Please transcribe the lines below exactly, and leave every image behind.

Start of DATA FOR THE TASK

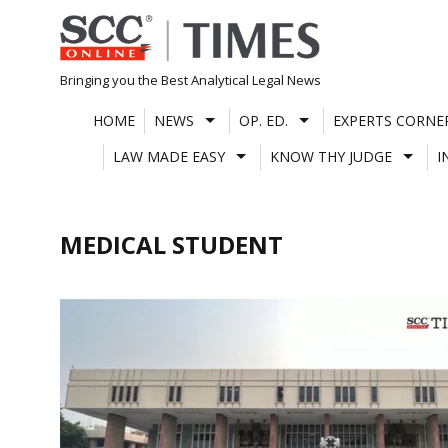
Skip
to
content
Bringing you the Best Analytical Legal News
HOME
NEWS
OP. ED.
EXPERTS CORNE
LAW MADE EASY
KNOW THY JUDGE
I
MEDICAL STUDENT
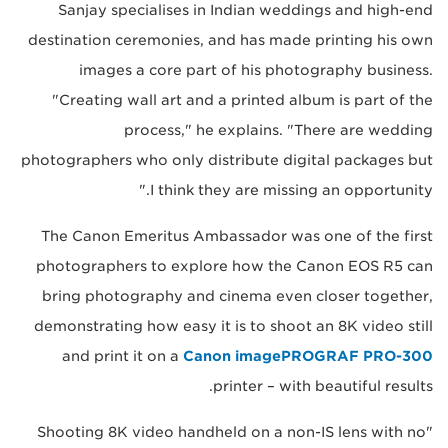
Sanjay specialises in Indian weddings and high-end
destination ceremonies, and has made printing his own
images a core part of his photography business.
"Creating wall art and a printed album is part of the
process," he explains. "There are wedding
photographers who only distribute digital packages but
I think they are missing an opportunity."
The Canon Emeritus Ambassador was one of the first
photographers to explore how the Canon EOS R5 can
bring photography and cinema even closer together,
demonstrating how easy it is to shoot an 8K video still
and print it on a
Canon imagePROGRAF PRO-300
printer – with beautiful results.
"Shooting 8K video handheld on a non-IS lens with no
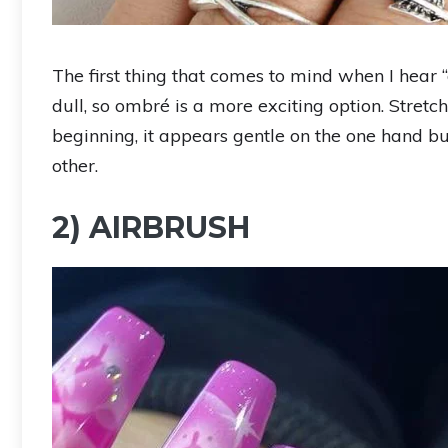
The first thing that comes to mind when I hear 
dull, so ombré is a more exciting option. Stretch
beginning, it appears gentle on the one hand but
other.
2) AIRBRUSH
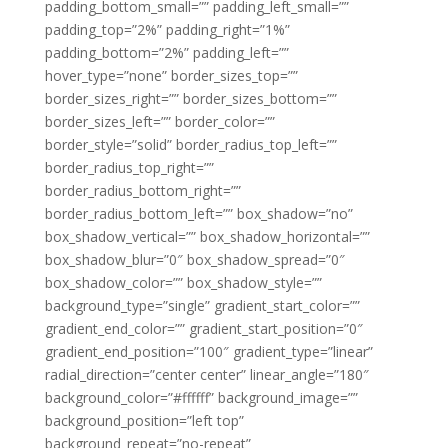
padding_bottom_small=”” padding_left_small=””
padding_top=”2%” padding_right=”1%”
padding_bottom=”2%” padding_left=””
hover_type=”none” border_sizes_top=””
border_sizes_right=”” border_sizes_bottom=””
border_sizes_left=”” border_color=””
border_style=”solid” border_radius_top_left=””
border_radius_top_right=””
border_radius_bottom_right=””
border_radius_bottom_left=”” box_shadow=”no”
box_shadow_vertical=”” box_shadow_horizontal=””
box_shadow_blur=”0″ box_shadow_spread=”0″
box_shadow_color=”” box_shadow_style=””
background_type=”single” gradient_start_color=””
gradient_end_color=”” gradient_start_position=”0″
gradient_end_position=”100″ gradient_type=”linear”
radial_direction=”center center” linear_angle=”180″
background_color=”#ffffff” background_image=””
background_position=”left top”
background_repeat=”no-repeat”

End of DATA FOR THE TASK

▶ [RESULT]
Skip
to
content
Bringing you the Best Analytical Legal News
HOME
NEWS
OP. ED.
EXPERTS CORNE
LAW MADE EASY
KNOW THY JUDGE
I
MEDICAL STUDENT
Sanjay specialises in Indian weddings and high-end
destination ceremonies, and has made printing his own
images a core part of his photography business.
"Creating wall art and a printed album is part of the
process," he explains. "There are wedding
photographers who only distribute digital packages but
I think they are missing an opportunity."
The Canon Emeritus Ambassador was one of the first
photographers to explore how the Canon EOS R5 can
bring photography and cinema even closer together,
demonstrating how easy it is to shoot an 8K video still
and print it on a
Canon imagePROGRAF PRO-300
printer – with beautiful results.
"Shooting 8K video handheld on a non-IS lens with no
The first thing that comes to mind when I hear 
dull, so ombré is a more exciting option. Stretch
beginning, it appears gentle on the one hand but
other.
2) AIRBRUSH
padding_bottom_small=”” padding_left_small=””
padding_top=”2%” padding_right=”1%”
padding_bottom=”2%” padding_left=””
hover_type=”none” border_sizes_top=””
border_sizes_right=”” border_sizes_bottom=””
border_sizes_left=”” border_color=””
border_style=”solid” border_radius_top_left=””
border_radius_top_right=””
border_radius_bottom_right=””
border_radius_bottom_left=”” box_shadow=”no”
box_shadow_vertical=”” box_shadow_horizontal=””
box_shadow_blur=”0″ box_shadow_spread=”0″
box_shadow_color=”” box_shadow_style=””
background_type=”single” gradient_start_color=””
gradient_end_color=”” gradient_start_position=”0″
gradient_end_position=”100″ gradient_type=”linear”
radial_direction=”center center” linear_angle=”180″
background_color=”#ffffff” background_image=””
background_position=”left top”
background_repeat=”no-repeat”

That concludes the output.